===== The records

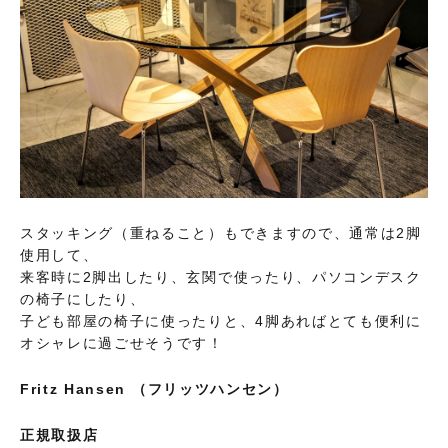
スタッキング（重ねること）もできますので、通常は2脚
使用して、
来客時に2脚出したり、玄関で使ったり、パソコンデスク
の椅子にしたり、
子ども部屋の椅子に使ったりと、4脚あればとても便利に
オシャレに過ごせそうです！
Fritz Hansen
（フリッツハンセン）
正規取扱店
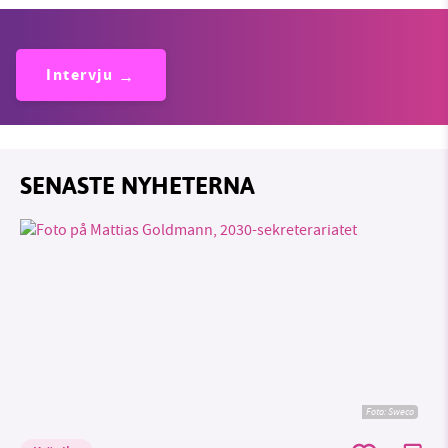
Intervju
SENASTE NYHETERNA
Foto: Sweco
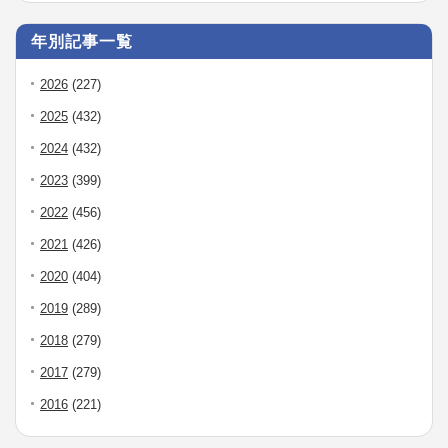
年別記事一覧
2026
(227)
2025
(432)
2024
(432)
2023
(399)
2022
(456)
2021
(426)
2020
(404)
2019
(289)
2018
(279)
2017
(279)
2016
(221)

==========

Drop the images; copy every entry above exactly.

スタッキング（重ねること）もできますので、通常は2脚
使用して、
来客時に2脚出したり、玄関で使ったり、パソコンデスク
の椅子にしたり、
子ども部屋の椅子に使ったりと、4脚あればとても便利に
オシャレに過ごせそうです！
Fritz Hansen
（フリッツハンセン）
正規取扱店
Intervju
SENASTE NYHETERNA
Foto: Sweco
年別記事一覧
2026
(227)
2025
(432)
2024
(432)
2023
(399)
2022
(456)
2021
(426)
2020
(404)
2019
(289)
2018
(279)
2017
(279)
2016
(221)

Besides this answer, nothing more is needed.